* _Requirement_
Retype the line with "Nesta configuração, o objectivo do" exactly. Then retype every line after it through the end of the entries below, and nothing more, leaving out pictures.

===== Data =====

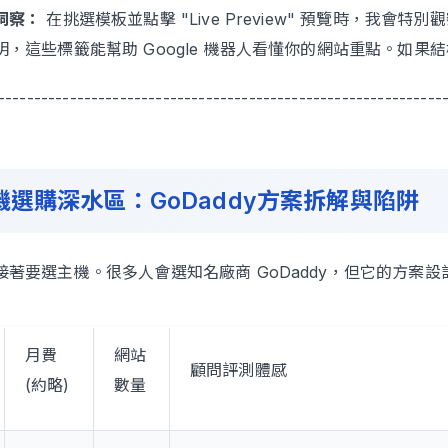
洞察：
在挑選模板並點擊 "Live Preview" 預覽時，我會
，這些標籤能幫助 Google 機器人看懂你的網站重點。如果
--------------------------------------------------------------
主機選購深水區：GoDaddy方案拆解與陷阱
接著要選主機。很多人會選知名廠商 GoDaddy，但它的方案
月費
網站
顧問評測體感
(約略)
數量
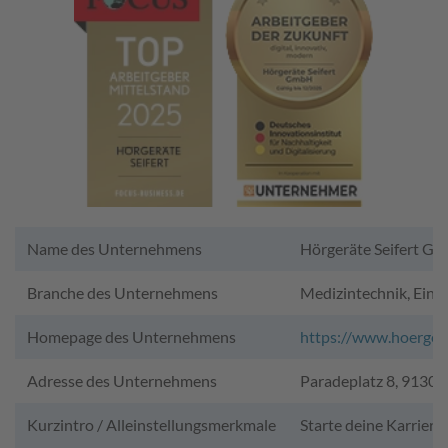
Name des Unternehmens
Hörgeräte Seifert G
Branche des Unternehmens
Medizintechnik, Einz
Homepage des Unternehmens
https://www.hoergera
Adresse des Unternehmens
Paradeplatz 8, 91301
Kurzintro / Alleinstellungsmerkmale
Starte deine Karriere 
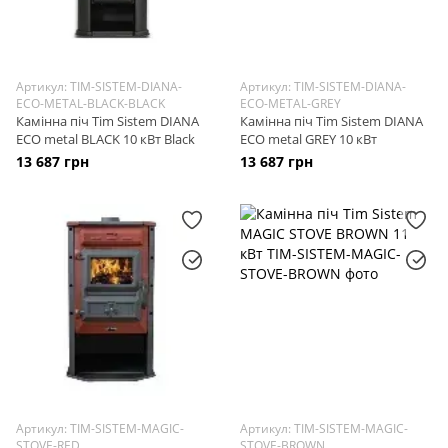
Артикул: TIM-SISTEM-DIANA-
Артикул: TIM-SISTEM-DIANA-
ECO-METAL-BLACK-BLACK
ECO-METAL-GREY
Камінна піч Tim Sistem DIANA
Камінна піч Tim Sistem DIANA
ECO metal BLACK 10 кВт Black
ECO metal GREY 10 кВт
13 687 грн
13 687 грн
Артикул: TIM-SISTEM-MAGIC-
Артикул: TIM-SISTEM-MAGIC-
STOVE-RED
STOVE-BROWN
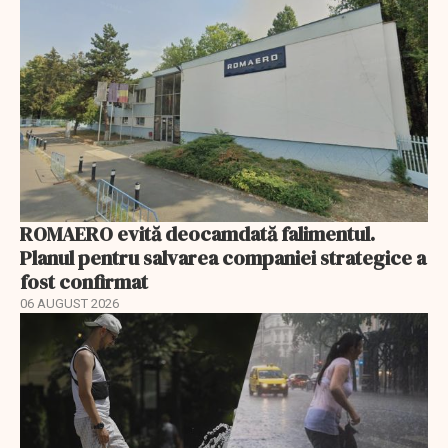
ROMAERO evită deocamdată falimentul.
Planul pentru salvarea companiei strategice a
fost confirmat
06 AUGUST 2026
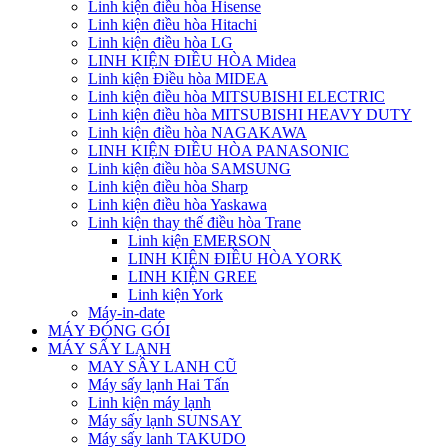
Linh kiện điều hòa Hisense
Linh kiện điều hòa Hitachi
Linh kiện điều hòa LG
LINH KIỆN ĐIỀU HÒA Midea
Linh kiện Điều hòa MIDEA
Linh kiện điều hòa MITSUBISHI ELECTRIC
Linh kiện điều hòa MITSUBISHI HEAVY DUTY
Linh kiện điều hòa NAGAKAWA
LINH KIỆN ĐIỀU HÒA PANASONIC
Linh kiện điều hòa SAMSUNG
Linh kiện điều hòa Sharp
Linh kiện điều hòa Yaskawa
Linh kiện thay thế điều hòa Trane
Linh kiện EMERSON
LINH KIỆN ĐIỀU HÒA YORK
LINH KIỆN GREE
Linh kiện York
Máy-in-date
MÁY ĐÓNG GÓI
MÁY SẤY LẠNH
MAY SÂY LANH CŨ
Máy sấy lạnh Hai Tấn
Linh kiện máy lạnh
Máy sấy lạnh SUNSAY
Máy sấy lanh TAKUDO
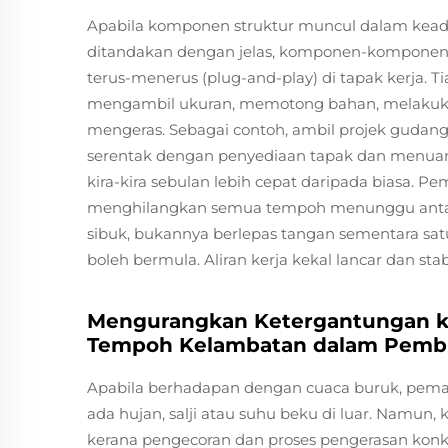
Apabila komponen struktur muncul dalam keadaa
ditandakan dengan jelas, komponen-komponen 
terus-menerus (plug-and-play) di tapak kerja.
mengambil ukuran, memotong bahan, melakukan
mengeras. Sebagai contoh, ambil projek gudang k
serentak dengan penyediaan tapak dan menuang 
kira-kira sebulan lebih cepat daripada biasa. P
menghilangkan semua tempoh menunggu antara 
sibuk, bukannya berlepas tangan sementara sat
boleh bermula. Aliran kerja kekal lancar dan st
Mengurangkan Ketergantungan 
Tempoh Kelambatan dalam Pembi
Apabila berhadapan dengan cuaca buruk, pemasa
ada hujan, salji atau suhu beku di luar. Namun,
kerana pengecoran dan proses pengerasan konkr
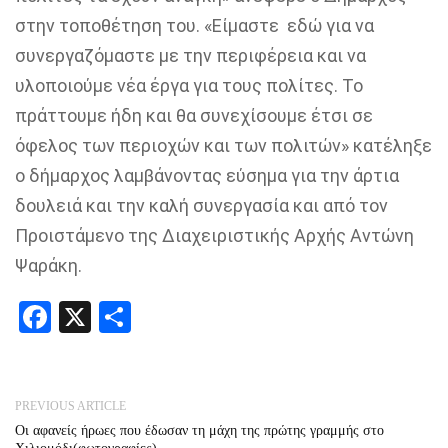
στην τοποθέτηση του
.
«Είμαστε εδώ για να
συνεργαζόμαστε με την περιφέρεια και να
υλοποιούμε νέα έργα για τους πολίτες
. Το
πράττουμε ήδη και θα συνεχίσουμε έτσι
σε
όφελος των περιοχών και των πολιτών
»
κατέληξε
ο δήμαρχος
λαμβάνοντας εύσημα για την άρτια
δουλειά και την καλή
συνεργασία και από τον
Προιστάμενο της Διαχειριστικής Αρχής Αντώνη
Ψαράκη.
Facebook
X
Share
PREVIOUS ARTICLE
Οι αφανείς ήρωες που έδωσαν τη μάχη της πρώτης γραμμής στο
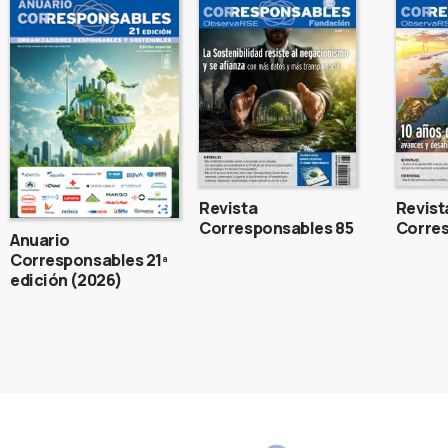
Revista
Revist
Corresponsables 85
Corres
Anuario
Corresponsables 21ª
edición (2026)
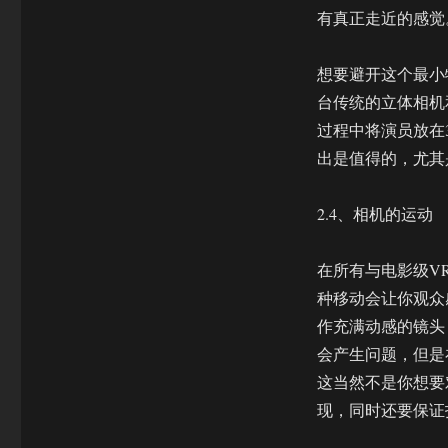
有真正走近的感觉
想要避开这个最小物
台传统的立体相机
过程中将演员放在
出是值得的，尤其
2.4、相机的运动
在所有与电影级V
种移动会让你观众
作充满动感的镜头
会产生问题，但是
这当然不是你想要
现，同时还要保证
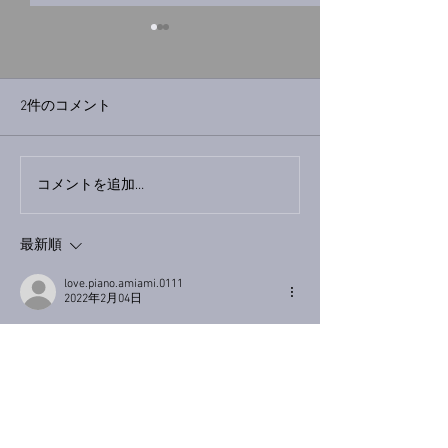
2件のコメント
巨大なイタチき
コメントを追加…
9月23日「amiism」リリー
ス！
最新順
love.piano.amiami.0111
2022年2月04日
南アルプスY
手作りハンバーガー、まん丸で可愛いですね
☺
私も食べてみたいです💕
恵方巻、今年も購入しました、
来年は手作りしようかなぁ〜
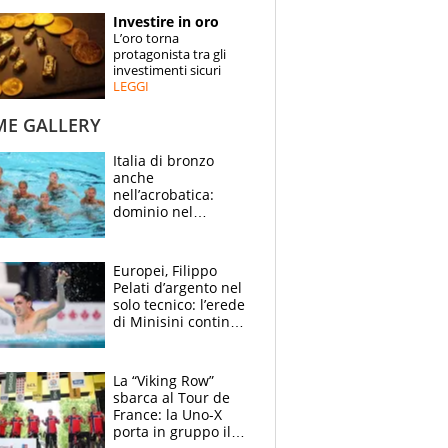
STORIE
Investire in oro
L’oro torna
SPECIALI
protagonista tra gli
investimenti sicuri
LEGGI
ESPERTI
ME GALLERY
CONTATTI
Italia di bronzo
anche
nell’acrobatica:
dominio nel
medagliere, ora
tocca a Ceccon, Curti
e compagni
Europei, Filippo
continuare
Pelati d’argento nel
solo tecnico: l’erede
di Minisini continua
a stupire, Los
Angeles è già nel
mirino
La “Viking Row”
sbarca al Tour de
France: la Uno-X
porta in gruppo il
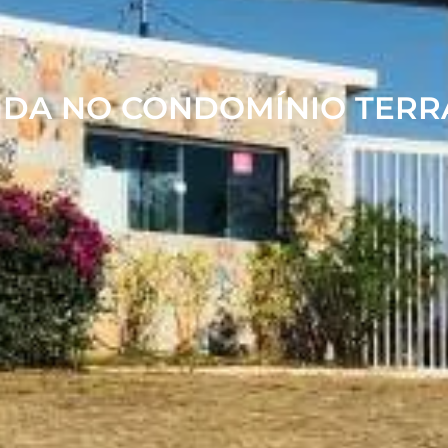
NDA NO CONDOMÍNIO TERR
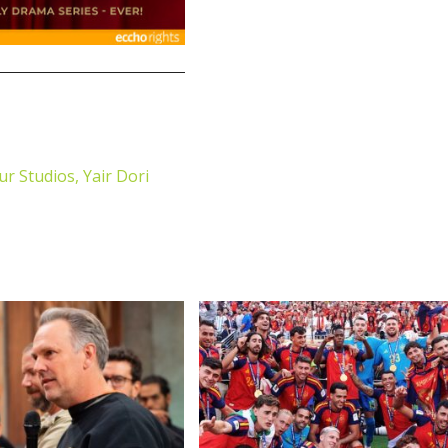
ur Studios,
Yair Dori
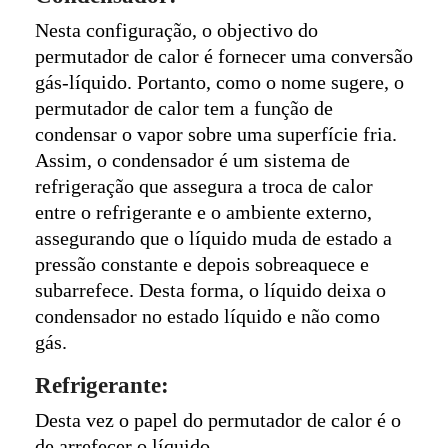
Nesta configuração, o objectivo do
permutador de calor é fornecer uma conversão
gás-líquido. Portanto, como o nome sugere, o
permutador de calor tem a função de
condensar o vapor sobre uma superfície fria.
Assim, o condensador é um sistema de
refrigeração que assegura a troca de calor
entre o refrigerante e o ambiente externo,
assegurando que o líquido muda de estado a
pressão constante e depois sobreaquece e
subarrefece. Desta forma, o líquido deixa o
condensador no estado líquido e não como
gás.
Refrigerante:
Desta vez o papel do permutador de calor é o
de arrefecer o líquido.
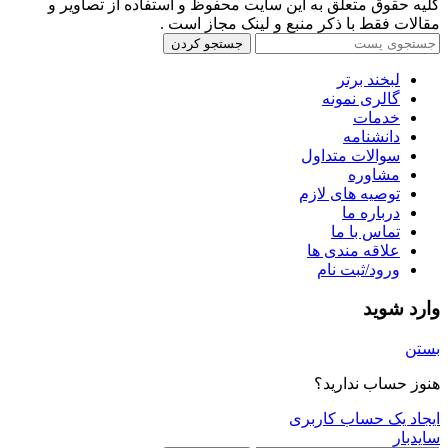
کلیه حقوق متعلق به این سایت محفوظ و استفاده از تصاویر و
مقالات فقط با ذکر منبع و لینک مجاز است .
جستجو کردن
لبخند برتر
گالری نمونه
خدمات
دانشنامه
سوالات متداول
مشاوره
توصیه های لازم
درباره ما
تماس با ما
علاقه مندی ها
ورود/ثبت نام
وارد شوید
بستن
هنوز حساب ندارید؟
ایجاد یک حساب کاربری
سایدبار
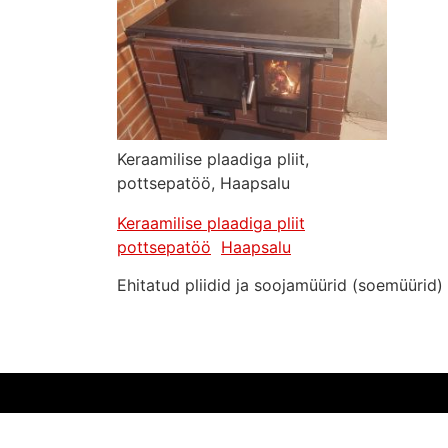
Keraamilise plaadiga pliit,
pottsepatöö, Haapsalu
Keraamilise plaadiga pliit
pottsepatöö
Haapsalu
Ehitatud pliidid ja soojamüürid (soemüürid)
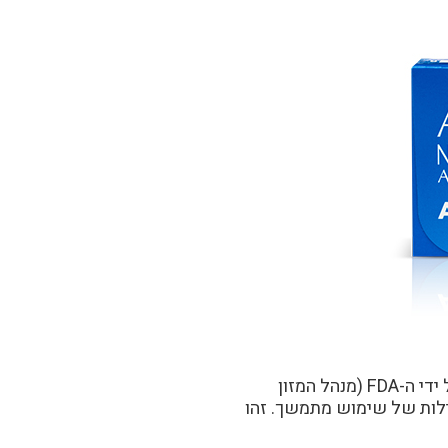
עדשות המגע Air Optix® Night&Day מאושרות על ידי ה-FDA (מנהל המזון
ות האמריקאי) לשימוש יומיומי ועד ל-30 לילות של שימוש מתמשך. זהו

=====

* _Exercise response_
Nesta configuração, o objectivo do
permutador de calor é fornecer uma conversão
gás-líquido. Portanto, como o nome sugere, o
permutador de calor tem a função de
condensar o vapor sobre uma superfície fria.
Assim, o condensador é um sistema de
refrigeração que assegura a troca de calor
entre o refrigerante e o ambiente externo,
assegurando que o líquido muda de estado a
pressão constante e depois sobreaquece e
subarrefece. Desta forma, o líquido deixa o
condensador no estado líquido e não como
gás.
Refrigerante:
Desta vez o papel do permutador de calor é o
de arrefecer o líquido.
کلیه حقوق متعلق به این سایت محفوظ و استفاده از تصاویر و
مقالات فقط با ذکر منبع و لینک مجاز است .
جستجو کردن
لبخند برتر
گالری نمونه
خدمات
دانشنامه
سوالات متداول
مشاوره
توصیه های لازم
درباره ما
تماس با ما
علاقه مندی ها
ورود/ثبت نام
وارد شوید
بستن
هنوز حساب ندارید؟
ایجاد یک حساب کاربری
سایدبار
Keraamilise plaadiga pliit,
pottsepatöö, Haapsalu
Keraamilise plaadiga pliit
pottsepatöö
Haapsalu
Ehitatud pliidid ja soojamüürid (soemüürid)
עדשות המגע Air Optix® Night&Day מאושרות על ידי ה-FDA (מנהל המזון
ות האמריקאי) לשימוש יומיומי ועד ל-30 לילות של שימוש מתמשך. זהו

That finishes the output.